We still need help on what we should put in the tank with the Lionfish. We are going to get some live rock before adding any new fish and shopping around for some. I live at the beach. Shold I just go and get some from the beach, or would that not be a good idea? I do like the look of the Fiji rock though. 

I also have a question in regards to my skimmer. We hooked it up yesterday, and everything is whirling, but how do I know if it's working properly? There's foam going up to the top but nothing going into the collection cup. Also it's kind of making the water cloudy where it's re-entering the tank. Is that normal?


----------



## bettababy (Oct 12, 2006)

What kind of skimmer are you using? (make/model/hang on?)
Is there a sump system? How big is the tank?
I would not suggest using rock picked up from the beach. You would be risking contamination of many sorts. Pollution levels would then be added to your tank, and can be difficult to impossible to fix later. The best rock to get is from a store, cured, and not full of algae or aptaisa. Fiji and Marshall Island rock tend to be the better in quality.


----------



## caferacermike (Oct 3, 2006)

The rock from Virginia is terrestrial based, meaning not at all what live rock is. Live rock is from the source of our tropical salt environments. it is primarily calcium and made up of everything good about where your fish and corals tend to come from. Unlike the rock found in VA, typically granite, it is light and porous. 

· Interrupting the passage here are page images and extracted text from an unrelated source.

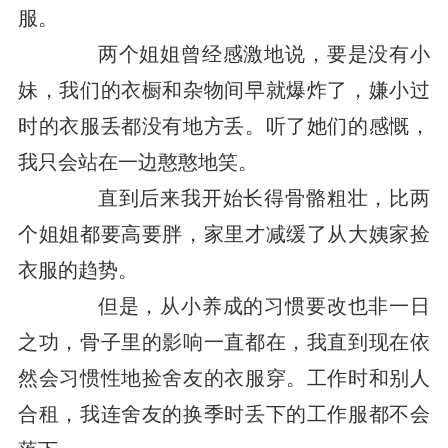
服。
两个姐姐曾经感激地说，要是没有小
妹，我们的衣橱和杂物间早就爆炸了，嫌小过
时的衣服丢都没有地方丢。听了她们的感慨，
我只会站在一边憨憨地笑。
直到后来我开始长得骨骼粗壮，比两
个姐姐都要高要胖，家里才减缓了从大姨家捡
衣服的趋势。
但是，从小养成的习惯要改也非一日
之功，骨子里的影响一直都在，我直到现在依
然会习惯性地捡舍友的衣服穿。工作时和别人
合租，我连舍友的换季时丢下的工作服都不会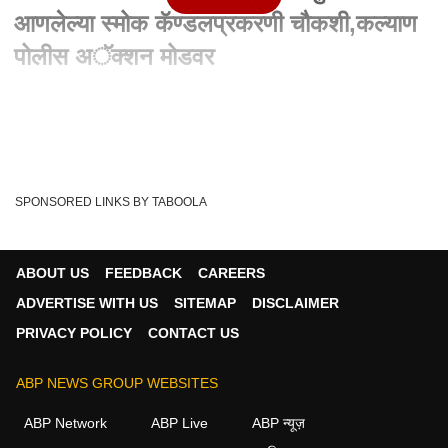
आणलेल्या स्मोक कॅण्डलप्रकरणी चौकशी,कल्याण
पोलीस अॅक्शन मोडवर
Written By :
abp majha web team
16 Dec 2023 09:49 AM (IST)
संसद भवनातील घुसखोरी प्रकरणी कल्याण पोलिस अॅक्शन मोडवर
आलेेत.. कल्याणमधील अहिल्याबाई चौकातील फटाका ...
see more
SPONSORED LINKS BY TABOOLA
Parliament
Kalyan Police
'Maharashtra
Tags :
Smoke Candle
ABOUT US
FEEDBACK
CAREERS
ADVERTISE WITH US
SITEMAP
DISCLAIMER
PRIVACY POLICY
CONTACT US
ठाणे व्हिडीओ
ABP NEWS GROUP WEBSITES
ठाणे
ABP Network
ABP Live
ABP न्यूज़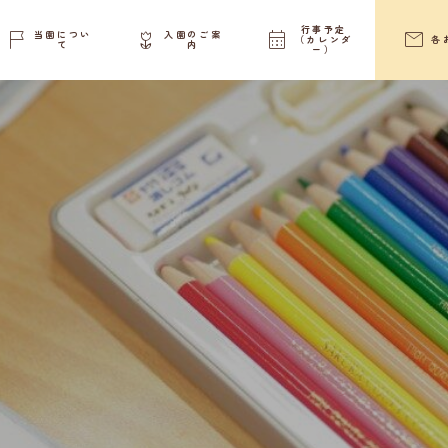
（１１月号）
行事予定




当園につい
入園のご案
（カレンダ
各
て
内
ー）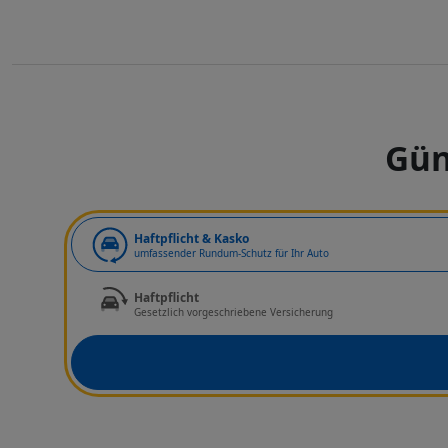
Gün
Art der Deckung
Haftpflicht & Kasko
umfassender Rundum-Schutz für Ihr Auto
Haftpflicht
Gesetzlich vorgeschriebene Versicherung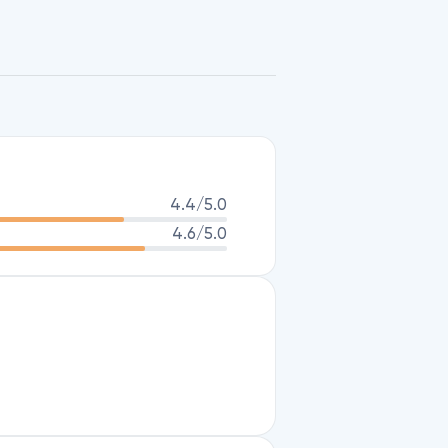
 chức của Đại học Yale. Ông chuyên 
ng thời cải thiện khả năng lãnh đạo 
à bài báo về năng lực quản trị của 
ãnh Đạo, Tin Tưởng Vào Sự Cân 
4.4
/5.0
4.6
/5.0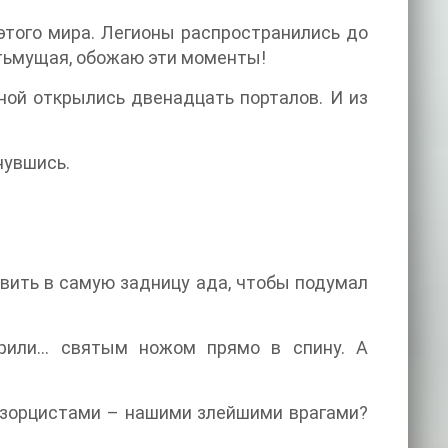
этого мира. Легионы распространились до
а тьмущая, обожаю эти моменты!
ной открылись двенадцать порталов. И из
нувшись.
авить в самую задницу ада, чтобы подумал
арили… святым ножом прямо в спину. А
кзорцистами – нашими злейшими врагами?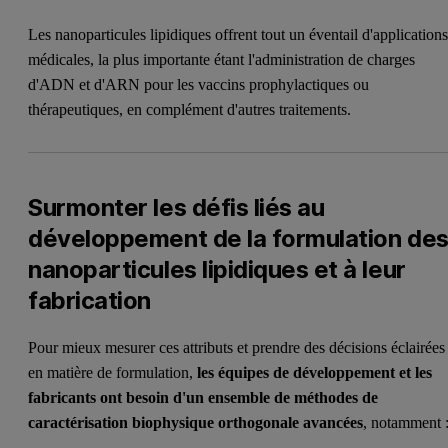
Les nanoparticules lipidiques offrent tout un éventail d'application
médicales, la plus importante étant l'administration de charges
d'ADN et d'ARN pour les vaccins prophylactiques ou
thérapeutiques, en complément d'autres traitements.
Surmonter les défis liés au
développement de la formulation de
nanoparticules lipidiques et à leur
fabrication
Pour mieux mesurer ces attributs et prendre des décisions éclairées
en matière de formulation,
les équipes de développement et les
fabricants ont besoin d'un ensemble de méthodes de
caractérisation biophysique orthogonale avancées
, notamment 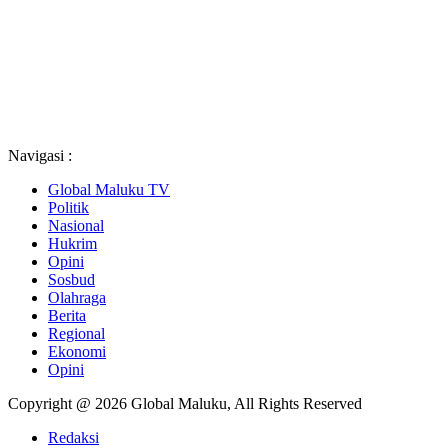
Navigasi :
Global Maluku TV
Politik
Nasional
Hukrim
Opini
Sosbud
Olahraga
Berita
Regional
Ekonomi
Opini
Copyright @ 2026 Global Maluku, All Rights Reserved
Redaksi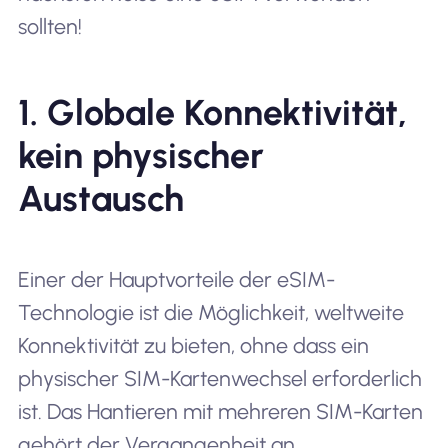
sollten!
1. Globale Konnektivität,
kein physischer
Austausch
Einer der Hauptvorteile der eSIM-
Technologie ist die Möglichkeit, weltweite
Konnektivität zu bieten, ohne dass ein
physischer SIM-Kartenwechsel erforderlich
ist. Das Hantieren mit mehreren SIM-Karten
gehört der Vergangenheit an.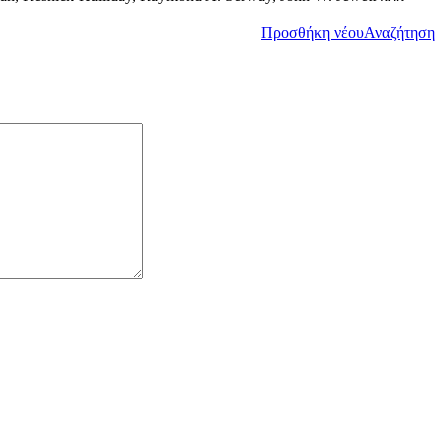
Προσθήκη νέου
Αναζήτηση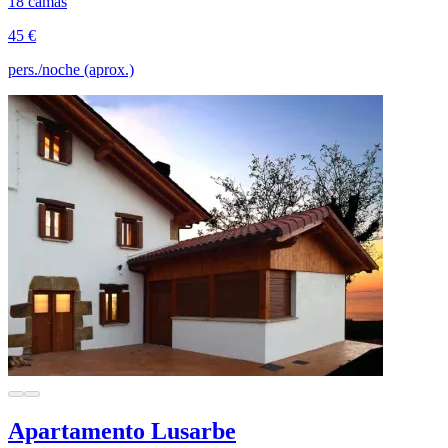
18 camas
45 €
pers./noche (aprox.)
Apartamento Lusarbe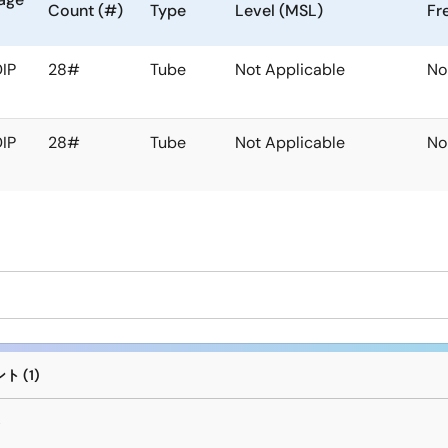
Count (#)
Type
Level (MSL)
Fr
IP
28#
Tube
Not Applicable
No
IP
28#
Tube
Not Applicable
No
 (1)
ト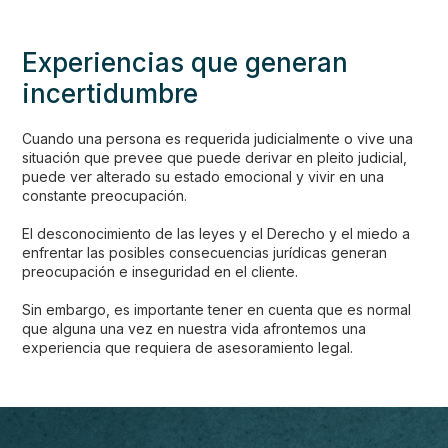
Experiencias que generan
incertidumbre
Cuando una persona es requerida judicialmente o vive una
situación que prevee que puede derivar en pleito judicial,
puede ver alterado su estado emocional y vivir en una
constante preocupación.
El desconocimiento de las leyes y el Derecho y el miedo a
enfrentar las posibles consecuencias jurídicas generan
preocupación e inseguridad en el cliente.
Sin embargo, es importante tener en cuenta que es normal
que alguna una vez en nuestra vida afrontemos una
experiencia que requiera de asesoramiento legal.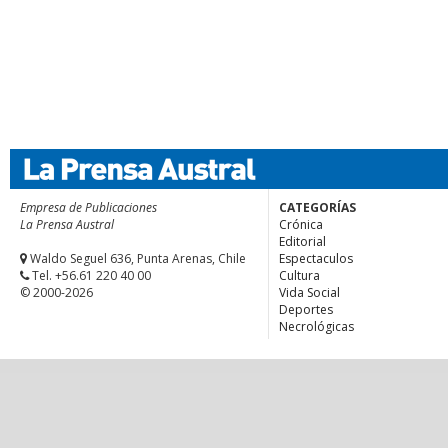
Empresa de Publicaciones
CATEGORÍAS
La Prensa Austral
Crónica
Editorial
Waldo Seguel 636, Punta Arenas, Chile
Espectaculos
Tel. +56.61 220 40 00
Cultura
© 2000-2026
Vida Social
Deportes
Necrológicas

Chances are your skimmer is working properly. It can take a few days to show any skimmate. You probably won't fill the cup but every 3-4 days.


----------



## jdecorse25 (Feb 13, 2007)

*thanks a lot guys*

Thanks a lot guys, I thought that about the rock right after I posted. The polution would be the biggest thing wrong with going to the beach and gathering rock.


----------



## caferacermike (Oct 3, 2006)

No the biggest problem with getting your rock locally is you do not live in a reef area. Your rock, being terrestrial, is actually broken granite, shale and quartz. That rock is rock that has been eroded away by the ocean and has fallen in. It is NOTHING like the rock we buy from the LFS as live rock. It is smooth and heavy, not porous and light. Also your area is probably considered a cold water area unlike the sub tropical areas that live rock comes from, meaning that any sort of hitch hiking fauna will die unless a chiller is used on the tank to keep it below 76F.

Once the proper rock is found, pollution is a serious consideration.

I hope that helps you to understand liverock a little more and why it is important to buy the right rock for the purpose.


----------